Edhadeya haussa les épaules.

« Ah, vous, les femmes, et votre insistance à parler du Gardien au féminin ! Les prêtres sont constamment sur mon dos pour me forcer à l’interdire aux femmes, au moins devant les hommes. Je leur réponds que lorsque les textes ne nous montreront plus Luet, Rasa, Chveya et Hushidh employant le féminin pour Surâme et le Gardien, j’interdirai à l’instant même aux femmes d’imiter les anciennes. Ça leur cloue le bec – quoique je parie que certains ont dû se demander jusqu’à quel point j’étais sérieux et s’il ne serait pas possible de modifier les textes à mon insu.

— Ils n’oseraient jamais !

— Exact, ils n’oseraient jamais.

— Tu pourrais aussi exiger de ces prêtres qu’ils te présentent la planche anatomique du Gardien où l’on constate qu’il a un…

— Surveille ton langage. Je suis ton père et je suis le roi. Ces deux fonctions demandent une certaine dignité. Et ne compte pas sur moi pour convaincre les prêtres que je me suis retourné contre l’ancienne religion.

— Cette bande de vieux…

— Il est des choses que je ne puis entendre, en tant que chef du culte des hommes.

— Le culte des hommes, c’est bien ça, marmonna Edhadeya.

— Pardon ?

— Rien.

— Le culte des hommes, as-tu dit ? Qu’est-ce que… Ah, je vois ! Ma foi, pense ce que tu veux. Seulement, n’oublie pas que je ne serai pas toujours le roi, et rien ne te garantit que mon successeur tolérera aussi bien tes petites attaques subversives contre la religion des hommes, il me convient de laisser les femmes pratiquer leur culte comme elles l’entendent, à l’instar de mon père et de son père avant lui. Mais il règne une agitation perpétuelle visant à changer cet état de choses, pour mettre fin aux hérésies des femmes. Chaque fois qu’une épouse bat son mari ou lui fait une scène en public, c’est une preuve supplémentaire qu’en laissant les femmes pratiquer leur propre religion on les rend impertinentes et destructrices.
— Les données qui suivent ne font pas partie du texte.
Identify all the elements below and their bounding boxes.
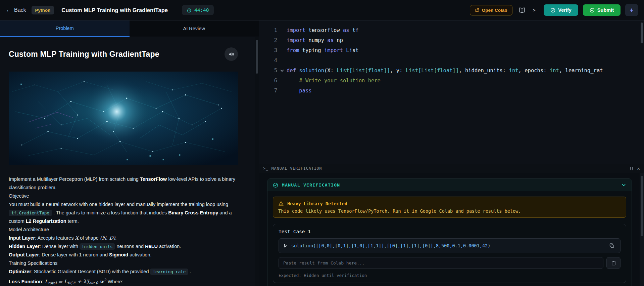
open-colab-button[interactable]: Open Colab	[470, 5, 512, 15]
problem-title: Custom MLP Training with GradientTape	[9, 50, 159, 59]
code-line[interactable]: 7 pass	[259, 86, 644, 96]
code-area: 1import tensorflow as tf2import numpy as…	[259, 25, 644, 96]
code-line[interactable]: 2import numpy as np	[259, 35, 644, 45]
copy-call-button[interactable]	[608, 242, 616, 250]
warning-text: This code likely uses TensorFlow/PyTorch…	[278, 208, 621, 214]
paste-result-button[interactable]	[606, 257, 621, 269]
back-button[interactable]: ← Back	[6, 7, 26, 13]
test-case-title: Test Case 1	[279, 229, 621, 234]
fold-spacer	[277, 45, 287, 55]
timer-value: 44:40	[194, 7, 209, 13]
problem-paragraph: Hidden Layer: Dense layer with hidden_un…	[9, 242, 238, 251]
speaker-icon	[228, 51, 235, 57]
heavy-library-warning: Heavy Library Detected This code likely …	[273, 197, 626, 218]
code-line[interactable]: 4	[259, 55, 644, 66]
terminal-header: >_ MANUAL VERIFICATION ×	[259, 164, 644, 173]
back-arrow-icon: ←	[6, 7, 11, 13]
code-text: pass	[287, 86, 312, 96]
topbar: ← Back Python Custom MLP Training with G…	[0, 0, 644, 21]
problem-paragraph: Optimizer: Stochastic Gradient Descent (…	[9, 268, 238, 276]
language-badge: Python	[32, 6, 54, 14]
lightning-bolt-icon	[629, 7, 635, 13]
submit-label: Submit	[597, 7, 614, 13]
warning-title-row: Heavy Library Detected	[278, 201, 621, 206]
code-text: # Write your solution here	[287, 76, 381, 86]
terminal-prompt-icon: >_	[263, 166, 268, 171]
fold-spacer	[277, 35, 287, 45]
check-circle-icon	[273, 182, 278, 188]
line-number: 2	[259, 35, 277, 45]
problem-paragraph: Loss Function: Ltotal = LBCE + λ∑w∈θ w2 …	[9, 276, 238, 286]
terminal-panel-title: MANUAL VERIFICATION	[271, 166, 322, 171]
tab-problem[interactable]: Problem	[0, 21, 130, 37]
line-number: 7	[259, 86, 277, 96]
problem-scrollbar[interactable]	[255, 37, 259, 286]
fold-spacer	[277, 76, 287, 86]
tab-ai-review-label: AI Review	[183, 26, 205, 31]
book-icon	[518, 7, 526, 14]
code-text: def solution(X: List[List[float]], y: Li…	[287, 66, 603, 76]
problem-paragraph: Input Layer: Accepts features X of shape…	[9, 234, 238, 242]
chevron-down-icon	[621, 182, 626, 188]
submit-button[interactable]: Submit	[583, 4, 621, 16]
problem-body: Implement a Multilayer Perceptron (MLP) …	[9, 175, 238, 286]
manual-verification-toggle[interactable]: MANUAL VERIFICATION	[267, 179, 632, 191]
read-aloud-button[interactable]	[225, 47, 238, 61]
problem-paragraph: Implement a Multilayer Perceptron (MLP) …	[9, 175, 238, 192]
code-line[interactable]: 1import tensorflow as tf	[259, 25, 644, 35]
fold-spacer	[277, 86, 287, 96]
warning-triangle-icon	[278, 201, 284, 206]
editor-scrollbar-thumb[interactable]	[641, 23, 643, 43]
terminal-toggle-button[interactable]: >_	[532, 6, 539, 14]
drag-handle-icon[interactable]	[630, 167, 634, 170]
challenge-title: Custom MLP Training with GradientTape	[61, 7, 168, 13]
problem-paragraph: You must build a neural network with one…	[9, 200, 238, 226]
problem-paragraph: Output Layer: Dense layer with 1 neuron …	[9, 251, 238, 259]
back-label: Back	[14, 7, 26, 13]
verification-body: MANUAL VERIFICATION	[259, 173, 644, 286]
main-split: Problem AI Review Custom MLP Training wi…	[0, 21, 644, 286]
fold-spacer	[277, 55, 287, 66]
warning-title: Heavy Library Detected	[287, 201, 347, 206]
verification-scrollbar-thumb[interactable]	[641, 176, 643, 236]
problem-paragraph: Training Specifications	[9, 259, 238, 268]
line-number: 5	[259, 66, 277, 76]
code-line[interactable]: 3from typing import List	[259, 45, 644, 55]
line-number: 1	[259, 25, 277, 35]
code-text: import numpy as np	[287, 35, 343, 45]
problem-panel: Problem AI Review Custom MLP Training wi…	[0, 21, 259, 286]
editor-scrollbar[interactable]	[640, 21, 644, 164]
result-input-row	[279, 257, 621, 269]
verification-scrollbar[interactable]	[640, 173, 644, 286]
stopwatch-icon	[187, 8, 192, 13]
code-line[interactable]: 5def solution(X: List[List[float]], y: L…	[259, 66, 644, 76]
code-line[interactable]: 6 # Write your solution here	[259, 76, 644, 86]
fold-chevron-icon[interactable]	[277, 66, 287, 76]
tab-problem-label: Problem	[56, 26, 74, 31]
verification-panel: >_ MANUAL VERIFICATION ×	[259, 164, 644, 286]
close-terminal-button[interactable]: ×	[637, 166, 640, 171]
problem-scrollbar-thumb[interactable]	[256, 40, 258, 74]
problem-header: Custom MLP Training with GradientTape	[9, 47, 238, 61]
power-actions-button[interactable]	[625, 4, 638, 16]
tab-ai-review[interactable]: AI Review	[130, 21, 259, 37]
code-editor[interactable]: 1import tensorflow as tf2import numpy as…	[259, 21, 644, 164]
verify-button[interactable]: Verify	[544, 4, 578, 16]
timer-chip: 44:40	[182, 5, 214, 15]
line-number: 4	[259, 55, 277, 66]
problem-hero-image	[9, 72, 238, 165]
manual-verification-title: MANUAL VERIFICATION	[282, 182, 340, 188]
expected-note: Expected: Hidden until verification	[279, 273, 621, 278]
terminal-icon: >_	[533, 7, 538, 13]
close-icon: ×	[637, 166, 640, 171]
check-circle-icon	[590, 8, 595, 13]
topbar-actions: Open Colab >_ Verify Submit	[470, 4, 638, 16]
left-tabs: Problem AI Review	[0, 21, 259, 37]
result-input[interactable]	[279, 257, 603, 269]
line-number: 3	[259, 45, 277, 55]
external-link-icon	[475, 8, 479, 12]
code-text: from typing import List	[287, 45, 359, 55]
clipboard-icon	[611, 260, 616, 265]
docs-book-button[interactable]	[517, 5, 527, 15]
test-case-call: solution([[0,0],[0,1],[1,0],[1,1]],[[0],…	[291, 243, 604, 248]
— Quelle différence, que nous gardions le silence parce que les prêtres nous l’imposent ou parce que nous avons peur qu’ils nous l’imposent ?

— Si tu ne fais pas la distinction, c’est que tu es moins brillante que je ne le croyais.

— Tu me trouves vraiment intelligente, Père ?

— Quoi, tu quêtes les compliments, malgré tous ceux que je te fais ?

— Je voudrais seulement te croire.

— Si tu commences à mettre ma parole en doute, j’en ai assez entendu. » Il se leva et se dirigea vers la porte.

« Je ne mets pas en doute ton honnêteté, Père ! s’écria-t-elle. Je sais que tu crois me trouver intelligente ; mais j’ai le sentiment qu’au fond de toi, tu rajoutes toujours : “pour une femme”. Je suis intelligente – pour une femme. Je suis avisée – pour une femme.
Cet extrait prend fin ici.